Updated:January 9, 2023, 7:35 P.M.
Lourdes Juan wears many hats—one of them is of a food security activist
By Charmaine Y. Rodriguez
Shocked at how much unsold pieces of bread a bakery in Calgary had before it closed for the day, Lourdes Juan founded Leftovers Foundation in 2012.
Today, the organization works with close to a hundred restaurants, bakeries and groceries in Alberta to keep more than 300,000 pounds of edible food out of landfills every single year by repurposing it through partnerships with local businesses or redirecting excess food to hungry Albertans who need it the most, according to tedxcalgary.ca.
She is also a very successful entrepreneur–an unusual feat for Canadians of Filipino descent. These are just some of Juan’s accomplishments that made her land in the 20 Compelling Calgarians of 2023 list.

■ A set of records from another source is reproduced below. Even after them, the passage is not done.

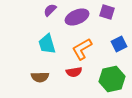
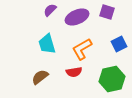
brown semicircle: rotated 144 degrees clockwise
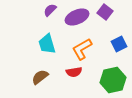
purple square: moved 2 px left; rotated 21 degrees clockwise
green hexagon: moved 1 px right, 1 px down
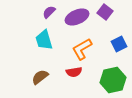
purple semicircle: moved 1 px left, 2 px down
cyan trapezoid: moved 3 px left, 4 px up
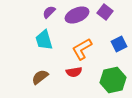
purple ellipse: moved 2 px up
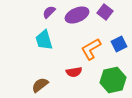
orange L-shape: moved 9 px right
brown semicircle: moved 8 px down
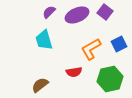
green hexagon: moved 3 px left, 1 px up
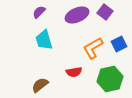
purple semicircle: moved 10 px left
orange L-shape: moved 2 px right, 1 px up
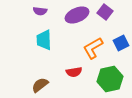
purple semicircle: moved 1 px right, 1 px up; rotated 128 degrees counterclockwise
cyan trapezoid: rotated 15 degrees clockwise
blue square: moved 2 px right, 1 px up
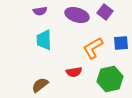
purple semicircle: rotated 16 degrees counterclockwise
purple ellipse: rotated 40 degrees clockwise
blue square: rotated 21 degrees clockwise
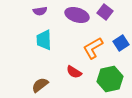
blue square: rotated 28 degrees counterclockwise
red semicircle: rotated 42 degrees clockwise
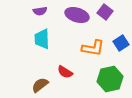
cyan trapezoid: moved 2 px left, 1 px up
orange L-shape: rotated 140 degrees counterclockwise
red semicircle: moved 9 px left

Each year, the Calgary Herald honours 20 Calgarians making their mark in our community and beyond who are worth keeping an eye on in the year ahead. Their achievements are significant but are at times outside the public spotlight.
Juan’s accomplishments — entrepreneur, urban planner, tech startup founder, food security activist — are closely tied to the strengths of her tight-knit Filipino-Canadian family, the paper’s article read.
“She (University of Calgary master’s of environmental design) founded her own planning firm, Hive Developments; launched Soma Spa; is founder of Leftovers Foundation — one of Canada’s largest, tech-enabled food rescue charities — and of social enterprise Fresh Routes Inc., a mobile grocery store providing healthy and affordable food,” it added.
In 2019, Lourdes and her team launched Fresh Routes, a social enterprise that creates new ways of providing healthy and affordable food to Canadians including through Calgary’s first mobile grocery store.
In 2022, she started Knead Technologies, an app helping food rescue organizations manage logistics (“the Uber of food rescue”), and is a startup that earned financial backing in 2022’s Alberta Innovates/The51 HerStory pitch competition.
Juan’s family has always lived by a quote from missionary Stephen Grellet, which is pasted inside her grandfather’s old law books: “I shall pass through this world but once. Any good . . . I can do or any kindness that I can show to any human being, let me do it now. Let me not defer or neglect it, for I shall not pass this way again.”
Her grandfather’s life made a great impact on her and inspired her to do all these things.
“My grandfather, a lawyer in the Philippines, worked as a janitor in Canada (where his legal training was not accepted) to ensure his kids, including my dad, got a university education,” she said in the same article.
Aside from her grandfather, her own parents modeled great work ethic.
Her mother worked three jobs while raising three kids and going to night school while her father ran his own engineering firm specializing in mechanical engineering failure analysis
“So we grew up knowing how things worked. I got that problem-solving hat,” Juan added.
That hat’s won her numerous awards, including the Culbert Family Philanthropy Award from the United Way, the L’Oreal Paris Women of Worth Award, and a UCalgary Alumni Arch Award, the Calgary Herald added.
The proud 38-year-old mother of a young son, named after her father who died in 2022, has earned funding — after a successful YMCA pilot program — to expand Fresh Routes this year, including a possible bricks-and-mortar outlet, while her logistics app will help food rescue organizations around the world.
And Juan will continue searching for innovative concepts that get “food to people, with dignity,” the article added.